Chest drain associated neonatal pneumopericardium

Introduction

Typically, pneumopericardium in a neonate is associated with other air leaks, most commonly pulmonary interstitial emphysema (PIE), pneumothorax, and pneumomediastinum [1, 2]. Air, from ruptured alveoli (due to aggressive resuscitation, mechanical ventilation and/or severe lung pathology, e.g. meconium aspiration), tracks along perivascular and peribronchial sheaths to the mediastinum. From here it is hypothesised to enter the pericardial space along pulmonary veins at the reflection of parietal onto visceral pericardium [3, 4]. With regular early surfactant use in preterm babies and newer modes of synchronised ventilation, pneumopericardia are increasingly infrequent.

We describe the case of a preterm neonate who survived major surgery for a tension pneumopericardium secondary to chest drain placement for a pneumothorax, a previously unreported complication.

Case report

A neonate was born by emergency caesarean section at 27+6 weeks gestation due to severe maternal pre-eclampsia. Antenatal steroids had been administered (two doses of dexamethasone), and the baby had a birthweight of 880 g. He responded well to resuscitation at birth, with APGAR scores of 1, 5, and 8, at 1 min, 5 min, and 10 min, respectively. He was transported to the neonatal unit (NNU) on continuous airway positive pressure (CPAP), but due to increasing oxygen requirement was intubated and given surfactant.

Post-surfactant the baby was ventilated, but a chest radiograph displayed a right-sided pneumothorax for which needle aspiration was performed prior to placement of a pig-tailed chest drain via the Seldinger technique. Over the next few days this showed radiological signs of resolution but once the drain was removed there was re-accumulation of air in the pleural space requiring redrainage (Figure 1).

Figure 1:

Chest radiograph showing residual right sided pneumothorax and chest drain in situ.

The baby was otherwise haemodynamically stable, with a satisfactory mean arterial blood pressure without inotropic support, although he received several fluid boluses (10 mL/kg 0.9% NaCl) and sodium bicarbonate corrections for an initially persistent metabolic acidosis. C-reactive protein (CRP) rose to 59, but gradually normalised with a course of second line antibiotics (cefotaxime and vancomycin). He was also on parenteral nutrition (PN) via an umbilical venous catheter (UVC).

Subsequent radiographs with the second drain in-situ displayed the classical “halo” sign of a pneumopericardium, [5] which initially resolved by applying suction to the drain, but recurred following its removal. This raised concerns of a bronchopleural fistula with involvement of the pericardium, however, despite replacement of the drain the pneumopericardium continued to increase in size (Figure 2). Clinical deterioration (increasing desaturations and oxygen requirement, and bradycardia and hypotension) indicated a tension pneumopericardium necessitating emergency pericardial drainage.

Figure 2:

Chest radiograph showing large pneumopericardium.

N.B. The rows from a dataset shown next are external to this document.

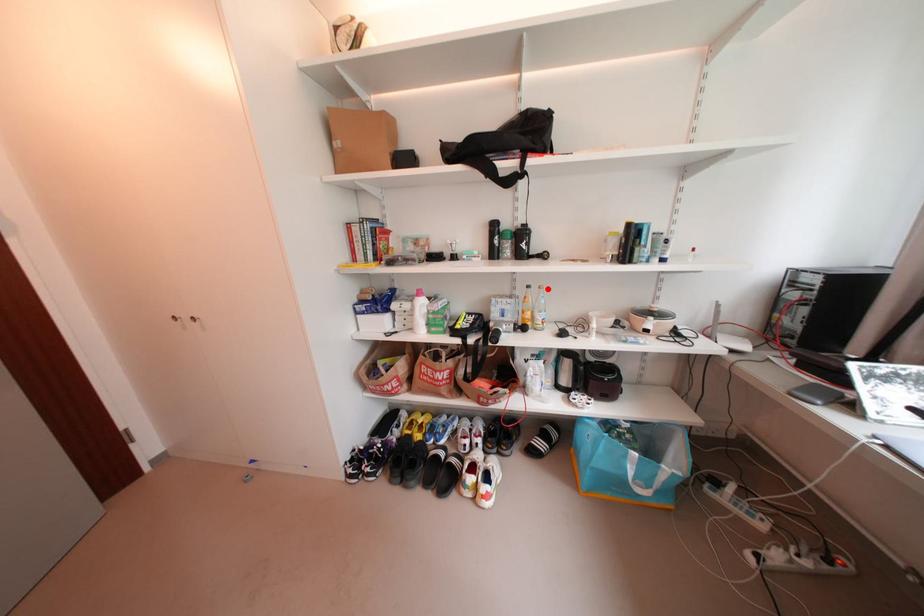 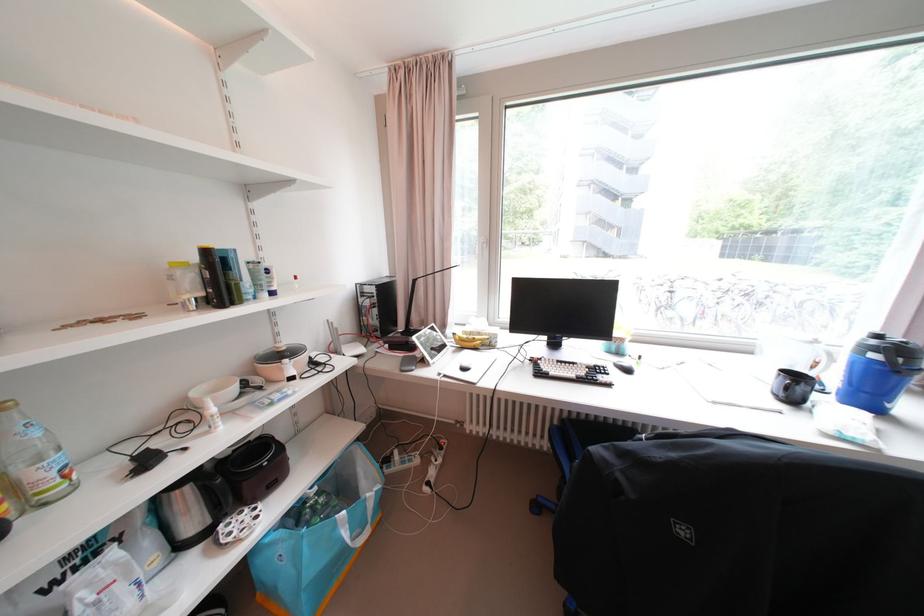 The point at the highlighted location is marked in the first image. Where is the corresponding point in the second image?

(6, 410) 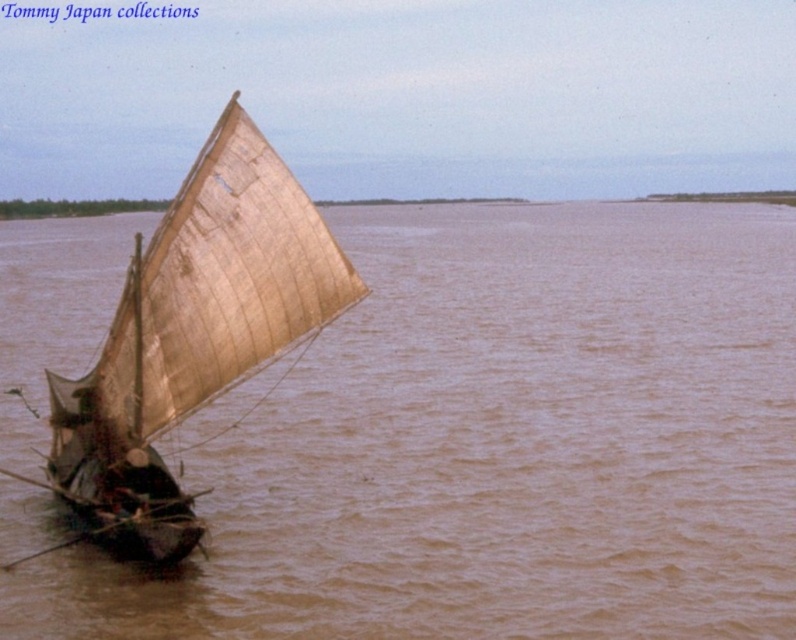 You are standing on the deck of the sailboat and want to move from the point at coordinates point (732, 288) to the point at coordinates point (92, 522). Which direction should you move to reach the destination?

Since point (732, 288) is behind point (92, 522), you should move forward to reach the destination.

You are a sailor navigating a traditional sailboat on a river. You need to avoid shallow areas to prevent grounding. The brown muddy water at center indicates deeper water. Is the deeper water located at point 0.697, 0.626?

Yes, the brown muddy water at center is located at point (498, 445), which indicates deeper water. Therefore, navigating towards that point would help avoid shallow areas and prevent grounding.

You are a sailor on the light brown canvas sailboat at left. You notice that the brown muddy water at center is wider than your boat. Can you safely navigate through the water without touching the sides?

The brown muddy water at center is wider than the light brown canvas sailboat at left, so yes, you can safely navigate through the water without touching the sides. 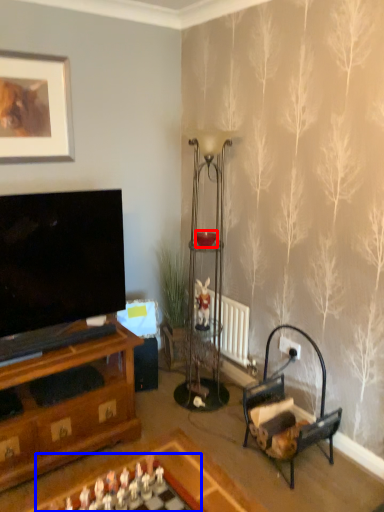 Question: Which object is closer to the camera taking this photo, candle holder (highlighted by a red box) or board game (highlighted by a blue box)?

Choices:
 (A) candle holder
 (B) board game

Answer: (B)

Following this an urgent transfer took place to our local paediatric surgical unit. Initial emergency surgery involved a small subxiphiod incision with drain placement – this normalised the haemodynamics. However, continuing air leak necessitated a median sternotomy. The pericardium was adherent to the right atrium and ventricle, and an iatrogenic perforation in the pericardial surface just adjacent to the inferior caval vein was found which briskly leaked air into the pericardial space. There were no other sources of air leak. The breach in the pericardium was repaired, and drains were placed in the pericardial and right pleural spaces. An incidentally found patent arterial duct was also ligated. The drains were removed 3 days later. Two weeks later, the infant developed mediastinitis necessitating rewiring of sternum. He subsequently developed necrotising enterocolitis (NEC) that required surgical resection of 20 cm of small bowel. He has since been recovering, and is currently self-ventilating in air and slowly increasing feeds while on PN with close monitoring of stoma output.

Discussion

Iatrogenic pneumopericardium due to chest drain placement in a pre-term neonate is an unreported complication, but must be in our differential for a baby who suddenly deteriorates following a drain insertion. Small pneumopericardia can be left to resorb, and in babies not at risk of retinopathy of prematurity (ROP) (i.e. >32 weeks gestation), high concentrations of inhaled oxygen can aid reabsorption through nitrogen washout [6]. However, it is possible for air within the pericardium to have a tamponading effect, similar to fluid (e.g. PN, blood), with significant mortality (death in up to 80% of cases) [2]. Therefore if there is evidence of haemodynamic compromise urgent drainage is required, and in some cases, surgery.

To avoid this complication we would recommend optimising the position of the drain following placement. If imaging shows the drain tip overlying the mediastinum, the chest drain should be withdrawn an appropriate amount and a repeat chest radiograph performed to confirm its position [7, 8].